Michael Dubé from Indiana University reported results from a 48 week study looking at whether extended release niacin (ERN), also known as nicotinic acid or vitamin B3, would be safe and effective in dyslipidaemic HIV-positive patients on HAART.

This was a single arm open label study in 33 men (median age 43 years, 67% white). After a 4-week course of diet modification and exercise, ERN was started at 500mg daily for the first 4-6 weeks as tolerated and titrated in 500mg doses until either the target dose of 2000mg/day or improved lipid targets were reached. 23 patients reached the 2000mg dose and eight reached 1500mg, four patients discontinued, one each for flushing, grade 3 ALT, diarrhoea and HIV progression. Three patients had grade 2 and three had grade 3 flushing.

Results are summarised in Table 1 below.

Table 1: Lipid changes at week 24 and 48

Baseline % change wk24 % change wk48
Total-C 6.5 -0.6 -0.12*
HDL-C 0.9 +0.08 +0.13*
TG 5.6 -0.8 -0.5*
Non-HDL-C 5.4 -2.0 -1.7*

* P <0.01

No significant changes in ALT or uric acid were reported. At week 12 fasting glucose increased transiently by 5%, but changes were not significant at week 24 or 48. Fasting insulin was greater than baseline at all time points.

Dubé concluded that extended-release niacin might be considered for treatment of high triglycerides, high non-HDL cholesterol, or low HDL cholesterol without major elevations of low-density lipoprotein cholesterol.

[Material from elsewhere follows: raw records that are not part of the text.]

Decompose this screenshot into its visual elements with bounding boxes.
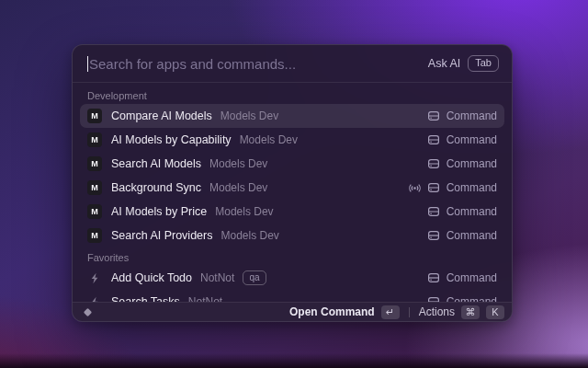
footer-bar: Open Command ↵ Actions ⌘ K [73, 302, 512, 321]
item-title: Search AI Models [111, 157, 201, 170]
item-accessories: Command [427, 295, 497, 302]
tab-key-badge: Tab [468, 55, 499, 72]
item-subtitle: Models Dev [209, 181, 267, 194]
command-icon [427, 205, 440, 218]
command-icon [427, 181, 440, 194]
item-title: Search Tasks [111, 295, 180, 302]
item-type-label: Command [447, 181, 497, 194]
item-accessories: Command [427, 109, 497, 122]
item-subtitle: Models Dev [220, 229, 278, 242]
list-item[interactable]: Search TasksNotNotCommand [80, 290, 504, 302]
list-item[interactable]: MSearch AI ProvidersModels DevCommand [80, 224, 504, 247]
models-dev-app-icon: M [87, 228, 102, 243]
command-icon [427, 295, 440, 302]
item-subtitle: Models Dev [209, 157, 267, 170]
cmd-key-badge: ⌘ [461, 305, 480, 319]
item-title: AI Models by Price [111, 205, 207, 218]
item-title: Add Quick Todo [111, 271, 192, 284]
item-accessories: Command [427, 205, 497, 218]
models-dev-app-icon: M [87, 180, 102, 195]
open-command-action[interactable]: Open Command [289, 305, 375, 318]
command-icon [427, 109, 440, 122]
item-accessories: Command [427, 133, 497, 146]
footer-divider [409, 307, 410, 317]
item-accessories: Command [427, 271, 497, 284]
item-type-label: Command [447, 229, 497, 242]
item-type-label: Command [447, 205, 497, 218]
section-header: Development [80, 86, 504, 104]
list-item[interactable]: MAI Models by CapabilityModels DevComman… [80, 128, 504, 152]
broadcast-icon [409, 182, 421, 194]
item-accessories: Command [427, 157, 497, 170]
item-title: Background Sync [111, 181, 201, 194]
launcher-window: Ask AI Tab DevelopmentMCompare AI Models… [72, 44, 513, 322]
results-list: DevelopmentMCompare AI ModelsModels DevC… [73, 83, 512, 302]
command-icon [427, 271, 440, 284]
item-title: AI Models by Capability [111, 133, 232, 146]
section-header: Favorites [80, 247, 504, 266]
item-type-label: Command [447, 133, 497, 146]
zap-icon [87, 270, 102, 285]
ask-ai-button[interactable]: Ask AI Tab [428, 55, 499, 72]
item-title: Search AI Providers [111, 229, 212, 242]
item-subtitle: Models Dev [220, 109, 278, 122]
command-icon [427, 157, 440, 170]
list-item[interactable]: MBackground SyncModels DevCommand [80, 176, 504, 200]
list-item[interactable]: Add Quick TodoNotNotqaCommand [80, 266, 504, 290]
models-dev-app-icon: M [87, 156, 102, 171]
ask-ai-label: Ask AI [428, 57, 460, 70]
command-icon [427, 229, 440, 242]
list-item[interactable]: MCompare AI ModelsModels DevCommand [80, 104, 504, 128]
item-type-label: Command [447, 295, 497, 302]
item-title: Compare AI Models [111, 109, 212, 122]
search-input[interactable] [88, 45, 428, 82]
item-subtitle: NotNot [200, 271, 234, 284]
item-subtitle: NotNot [188, 295, 222, 302]
item-accessories: Command [427, 229, 497, 242]
models-dev-app-icon: M [87, 132, 102, 147]
alias-badge: qa [243, 270, 266, 285]
k-key-badge: K [486, 305, 504, 319]
command-icon [427, 133, 440, 146]
enter-key-badge: ↵ [381, 305, 400, 319]
models-dev-app-icon: M [87, 109, 102, 123]
item-type-label: Command [447, 109, 497, 122]
item-type-label: Command [447, 157, 497, 170]
list-item[interactable]: MSearch AI ModelsModels DevCommand [80, 152, 504, 176]
search-bar: Ask AI Tab [73, 45, 512, 83]
actions-button[interactable]: Actions [419, 305, 455, 318]
raycast-logo-icon [82, 306, 94, 318]
models-dev-app-icon: M [87, 204, 102, 219]
list-item[interactable]: MAI Models by PriceModels DevCommand [80, 200, 504, 224]
item-accessories: Command [409, 181, 497, 194]
zap-icon [87, 294, 102, 302]
item-subtitle: Models Dev [215, 205, 273, 218]
item-subtitle: Models Dev [240, 133, 298, 146]
item-type-label: Command [447, 271, 497, 284]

Other commentators however stressed the importance of careful monitoring of glucose regulation and the liver if niacin is used in lipid management for HIV-positive individuals.

Although the study design included using MRI scans to monitor intra-abdominal fat (IAF) these results were not included in the presentation. As part of the discussion after the presentation, it was reported that no change in IAF was seen in this study.


Side effects from high dose regular niacin include flushing, and rarely, acanthosis nigricans – a black furry rash on the chest and underarms, which can result from insulin resistance, and which resolves after discontinuation/dose reduction.

Diabetes can be exacerbated and require dose adjustments of diabetes medication. Liver function also requires careful monitoring.

Niacin can increase levels of growth hormone and this may explain some of the benefits seen in this study. A previous report from Fessel and colleagues reported reductions in intra-abdominal fat and softening and shrinkage of buffalo hump making the lack of effect on IAF important. [2]

Niacin is reported to appear in human milk and may cause serious side effects in nursing infants.


  1. Dubé P, Wu JP, Aberg JA et al. Safety and efficacy of extended release niacin for the treatment of dyslipidaemia in patients with HIV infection: a prospective, multi-centre study (ACTG5148). 7th Workshop on Adverse Drug Reactions and Lipodystrophy in HIV, 13-16 November 2005, Dublin. Abstract 12.
  2. Fessel J – Effects of Niacin upon Fat Expansion in HIV-Positive Patients Who Have the Fat Redistribution Syndrome (FRS). Abstract 703-T. See HTB Volume 3 Number 3. April 2002.